The prophet Micah and his commentator Rabbi David Qimhi tell us that the Messiah, born in Bethlehem, will be of eternal origins and therefore is El - God:
"But you, Bethlehem Ephrathah, though you are little among the thousands of Judah, yet out of you shall come forth to Me the One to be Ruler in Israel, whose goings forth are from of old, from everlasting." (Mic 5:2)
"It will be said in the Messianic age that his 'origins are from old, from ancient time;' 'from Bethlehem' means that he will be of the house of David, because there is a long period of time between David and the Messiah-King; and he is El (God), which is how he is 'from old, from ancient times.'" (Qimhi on Mic 5:2)
In addition, God Himself, speaking through Zechariah, tells us that the house of David and the inhabitants of Jerusalem will "look on Me whom they have pierced." How can one "pierce God" - unless He were of flesh and blood?
"And I will pour on the house of David and on the inhabitants of Jerusalem the Spirit of grace and supplication; then they will look on Me whom they have pierced. Yes, they will mourn for Him as one mourns for his only son, and grieve for Him as one grieves for a firstborn." (Zech. 12:10, cf. Jn 19:37)
The book of Daniel reveals "one like a son of man" who reigns over the whole world and whom all people serve.
"…behold, with the clouds of heaven there came one like a son of man, and he came to the Ancient of Days and was presented before him. And to him was given dominion and glory and kingdom, that all peoples, nations, and languages should serve him; his dominion is an everlasting dominion, which shall not pass away, and his kingdom one that shall not be destroyed." (Dan 7:13-14)
The apocryphal book of Enoch also presents the Messiah and Son of Man as pre-existent before the creation of the world:
And at that hour that Son of Man was named In the presence of the Lord of Spirits, and his name before the Head of Days. Yea, before the sun and the signs were created, before the stars of the heaven were made, His name was named before the Lord of Spirits. He shall be a staff to the righteous whereon to stay themselves and not fall, and he shall be the light of the Gentiles, and the hope of those who are troubled of heart. All who dwell on earth shall fall down and worship before him, and will praise and bless and celebrate with song the Lord of Spirits. And for this reason hath he been chosen and hidden before Him, before the creation of the world and for evermore. (1 Enoch 48:2-6)

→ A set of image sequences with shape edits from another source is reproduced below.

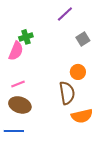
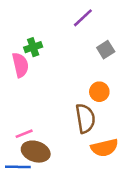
pink semicircle: (16, 51) -> (20, 65), turned -36
pink line: (18, 84) -> (24, 134), moved
brown ellipse: (20, 105) -> (36, 152), moved

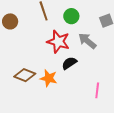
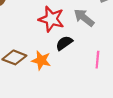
pink line: (97, 90) -> (97, 60), moved

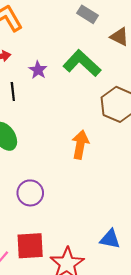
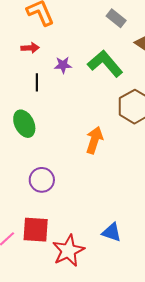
purple star: (38, 70) -> (63, 65), turned 30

Finally, consider Ezekiel's terrifying vision of the glory of the Lord - appearing as a man seated on a throne:
And above the firmament over their heads was the likeness of a throne, in appearance like a sapphire stone; on the likeness of the throne was a likeness with the appearance of a man high above it. Also from the appearance of His waist and upward I saw, as it were, the color of amber with the appearance of fire all around within it; and from the appearance of His waist and downward I saw, as it were, the appearance of fire with brightness all around... This was the appearance of the likeness of the glory of the LORD. (Ezek 1:26-28)

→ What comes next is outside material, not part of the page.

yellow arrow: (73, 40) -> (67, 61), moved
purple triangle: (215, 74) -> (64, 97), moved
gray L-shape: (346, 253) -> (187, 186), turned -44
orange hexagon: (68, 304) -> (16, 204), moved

In conclusion, we can see that the Old Testament and Jewish literature are replete with imagery where God indeed appears as man and where the Messiah is portrayed as divine Son of God. The New Testament authors and Church Fathers, therefore, did not innovate this concept but drew from an established tradition that already existed in previous Jewish sources and continued to develop in some streams of Judaism well into the Middle Ages.